The new iPhone 5, unveiled by Apple Inc. on Wednesday, is larger, thinner, and more powerful than its predecessor.
But will that be enough to put some distance between Apple and a growing pack of aggressive competitors?
That was the subtext of the nearly two-hour presentation on Wednesday as Apple rolled out its flagship product and a host of other updated devices and services in San Francisco.
Although Apple changed the mobile phone landscape completely when it launched the first iPhone in 2007, Google’s Android platform is now the most-used mobile operating system in the world, and recently Samsung has sold more phones.
“It’s now a very crowded marketplace, and Apple needs to leapfrog the competition,” said Michael Oh, president of Tech Superpowers, an independent Apple retailer with stores in Boston and Foxborough.
Oh said “he liked what he saw” at the presentation, saying the company “focused on the details, which is what Apple is famous for.” Among those details: a faster processor, a thinner device, and better battery life.
“Those are touches that will keep people happy with this device in their pocket for the next year or so,” Oh said.
At the event, chief executive Tim Cook and other Apple executives presented a line of products that were primarily upgrades of existing lines: from the iPhone to the iPod Touch to the iconic earbuds that are used with Apple’s portable devices.

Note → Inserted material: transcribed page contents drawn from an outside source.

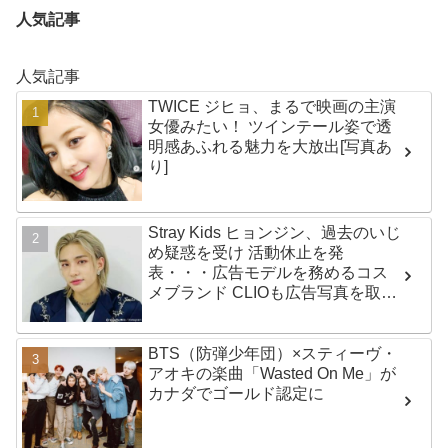
人気記事
人気記事
TWICE ジヒョ、まるで映画の主演
女優みたい！ ツインテール姿で透
明感あふれる魅力を大放出[写真あ
り]
Stray Kids ヒョンジン、過去のいじ
め疑惑を受け 活動休止を発
表・・・広告モデルを務めるコス
メブランド CLIOも広告写真を取り
下げ
BTS（防弾少年団）×スティーヴ・
アオキの楽曲「Wasted On Me」が
カナダでゴールド認定に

The main event, the new iPhone 5, is taller than its predecessor — with a 4-inch display, up from the current 3.5 inches — enough extra screen space for an additional row of icons. A faster processor and the ability to connect to faster 4G LTE cellular networks mean the device will be speedier and more responsive. This version also has improved cameras on both sides of the iPhone 5 that function better in low light and for videoconferencing.
Yet, Wednesday’s announcement also came on the tail end of a stream of new smartphones and devices, their release timed to co-opt Apple’s buzz. Nokia Corp. launched two new smartphones last week; Google Inc.’s Motorola Mobility division announced three. A week earlier Samsung introduced a smartphone based on a Microsoft platform. Amazon.com Inc. recently expanded its Kindle Fire tablet line and announced new standalone e-reader models.

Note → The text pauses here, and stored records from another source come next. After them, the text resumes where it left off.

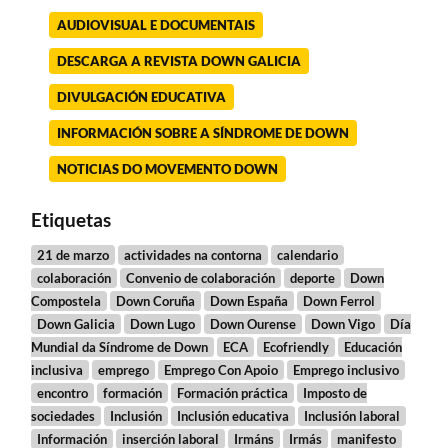
AUDIOVISUAL E DOCUMENTAIS
DESCARGA A REVISTA DOWN GALICIA
DIVULGACIÓN EDUCATIVA
INFORMACIÓN SOBRE A SÍNDROME DE DOWN
NOTICIAS DO MOVEMENTO DOWN
Etiquetas
21 de marzo
actividades na contorna
calendario
colaboración
Convenio de colaboración
deporte
Down
Compostela
Down Coruña
Down España
Down Ferrol
Down Galicia
Down Lugo
Down Ourense
Down Vigo
Día
Mundial da Síndrome de Down
ECA
Ecofriendly
Educación
inclusiva
emprego
Emprego Con Apoio
Emprego inclusivo
encontro
formación
Formación práctica
Imposto de
sociedades
Inclusión
Inclusión educativa
Inclusión laboral
Información
inserción laboral
Irmáns
Irmás
manifesto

In addition, some existing Android phones in the United States already offer the high speed 4G LTE connections that Apple promised on Wednesday.
Even with its unaccustomed second-place ranking in the smartphone market, Apple remains heavily dependent on the iPhone: Sales of the device and related items accounted for nearly 60 percent of the company’s revenues in the first quarter of 2012.
Moreover, the California company has been aggressively trying to protect its technological hegemony, launching numerous patent-infringement cases against rival Samsung. In August, a California jury concluded that Samsung copied six patents on Apple devices and awarded the company $1.05 billion in damages.
Boosters feel Apple has a chance to once again outpace its rivals. Tim Bajarin, the president of Creative Strategies, a technology consulting firm based in Campbell, Calif., who has used the new iPhone 5 “multiple times,” said that the experience of using the iPhone 5 has persuaded him that Apple has “another monster hit” on its hands.
“It’s thinner, it’s lighter,” he said. “When you hold it in your hand, it feels like a fine piece of jewelry.”
Among the other Apple upgrades announced Wednesday: new versions of the iPod nano and iPod Touch, an upgraded iTunes service, and a redesign of the iconic earbuds — now called “EarPods” — that ship with Apple’s portable devices.
The 16-gigabyte version of the iPhone 5 will cost $199. It will cost you $299 for the 32-gigabyte version, while the 64-gigabyte phone will retail for $399. All prices assume a two-year contract with a provider. Apple said that it will accept preorders starting on Friday. It will be available in stores in the United States on Sept. 21.